*WHAT NEEDS TO BE DONE:*
In the entries below, find the line with "Historical Prespective" and print exactly every line from there up to and including the line with "Candidate Lists(Approved/Rejected)", with no other lines.

● ● ● ● ● ● ●

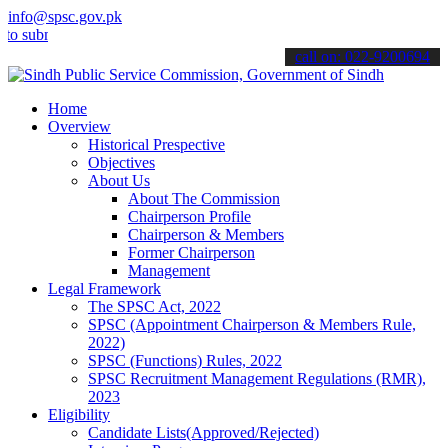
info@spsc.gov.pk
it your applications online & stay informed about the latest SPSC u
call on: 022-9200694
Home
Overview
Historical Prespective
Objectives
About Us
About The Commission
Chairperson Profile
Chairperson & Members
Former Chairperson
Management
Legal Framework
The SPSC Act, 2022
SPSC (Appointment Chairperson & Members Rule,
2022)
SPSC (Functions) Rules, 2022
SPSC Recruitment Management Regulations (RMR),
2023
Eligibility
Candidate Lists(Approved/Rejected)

● ● ● ● ● ● ●

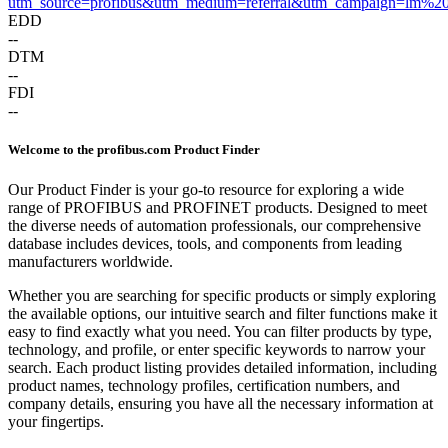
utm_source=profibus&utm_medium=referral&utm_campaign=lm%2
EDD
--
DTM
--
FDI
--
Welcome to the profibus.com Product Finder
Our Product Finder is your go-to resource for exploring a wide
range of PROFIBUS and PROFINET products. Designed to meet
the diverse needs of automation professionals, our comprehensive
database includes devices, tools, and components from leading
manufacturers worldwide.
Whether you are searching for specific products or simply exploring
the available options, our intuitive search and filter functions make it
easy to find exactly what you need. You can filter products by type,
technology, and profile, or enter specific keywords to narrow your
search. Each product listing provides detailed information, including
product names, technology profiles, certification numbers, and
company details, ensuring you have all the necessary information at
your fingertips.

● ● ● ● ● ● ●

*FINISHED TASK:*
Historical Prespective
Objectives
About Us
About The Commission
Chairperson Profile
Chairperson & Members
Former Chairperson
Management
Legal Framework
The SPSC Act, 2022
SPSC (Appointment Chairperson & Members Rule,
2022)
SPSC (Functions) Rules, 2022
SPSC Recruitment Management Regulations (RMR),
2023
Eligibility
Candidate Lists(Approved/Rejected)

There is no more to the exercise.